"Quando nos propusemos a combater a corrupção em Angola, tínhamos noção de que precisávamos de ter muita coragem, sabíamos que estávamos a mexer no ninho do marimbondo, que é a designação, numa das nossas línguas nacionais, do terminal da vespa", disse João Lourenço, respondendo a uma pergunta, no Palácio de Belém, em Lisboa, sobre se a questão do repatriamento de capitais - ilicitamente transferidos para o exterior - não se assemelha a 'brincar com o fogo'.

"Tínhamos noção de que estávamos a mexer no marimbondo e que podíamos ser picados, já começámos a sentir as picadelas, mas isso não nos vai matar, não é por isso que vamos recuar, é preciso destruir o ninho do marimbondo", vincou o governante, depois de se ter escusado a comentar as críticas do antigo Presidente José Eduardo dos Santos e da empresária Isabel dos Santos, feitas na quarta-feira, já depois do Presidente ter saído do país.

Na resposta à questão sobre a tentativa de repatriar os capitais ilegalmente retirados de Angola, João Lourenço afirmou: "Quantos marimbondos existem nesse ninho, não são muitos, devo dizer; Angola tem 28 milhões de pessoas, mas não há 28 milhões de corruptos, o número é bastante reduzido e há uma expressão na política angolana que diz que 'somos milhões e contra milhões ninguém combate'".

Tentando mostrar que tem o povo ao seu lado na luta contra a corrupção, João Lourenço terminou a resposta dizendo: "Ninguém pense que, por muitos recursos que tenha, de todo o tipo, consegue enfrentar os milhões que somos, portanto não temos medo de brincar com o fogo, vamos continuar a brincar com ele, com a noção de que vamos mantê-lo sempre sob controlo".

A expressão "brincar com o fogo" foi colocada pelo jornalista português que fez a pergunta sobre as consequências do repatriamento de capitais, mas foi largamente aproveitada por João Lourenço, que iniciou a resposta dizendo: "Se estamos a brincar com o fogo, temos noção das consequências desta brincadeira; o fogo queima, importante é mantê-lo sob controlo, não deixar que ele se alastre e acabe por se transformar num grande incêndio".

Antes da responder, João Lourenço convidou Marcelo a falar primeiro, e o Presidente da República afirmou: "Trata-se de uma decisão soberana do Estado angolano e, portanto, Portugal não vai pronunciar-se sobre questões internas do Estado angolano, mas na medida em que possa haver repercussões entre as duas economias, entre os dois povos, entre os dois Estados, essa questão naturalmente não deixará de ser ponderada e acompanhada atentamente, quer na ótica da aplicação do direito angolano internamente [em Portugal], quer na ótica da sua repercussão nas relações com Portugal".

O Presidente da República de Angola, João Lourenço, iniciou hoje a sua primeira visita de Estado a Portugal, prevendo, durante três dias, deslocações ao Porto e à base naval do Alfeite, além de Lisboa.
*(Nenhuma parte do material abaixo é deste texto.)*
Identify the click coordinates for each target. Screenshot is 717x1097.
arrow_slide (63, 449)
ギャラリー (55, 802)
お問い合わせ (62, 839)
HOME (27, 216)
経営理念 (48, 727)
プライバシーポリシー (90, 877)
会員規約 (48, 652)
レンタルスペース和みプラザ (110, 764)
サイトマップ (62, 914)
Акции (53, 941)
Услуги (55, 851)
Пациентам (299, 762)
Trata-se também da primeira deslocação oficial a Portugal de um chefe de Estado angolano em praticamente dez anos.

Às 15:00, o chefe do Estado angolano e o presidente do parlamento, Ferro Rodrigues, discursam numa sessão solene da Assembleia da República e João Lourenço segue depois para a Câmara Municipal de Lisboa, onde irá receber a chave da cidade das mãos do presidente da autarquia, Fernando Medina.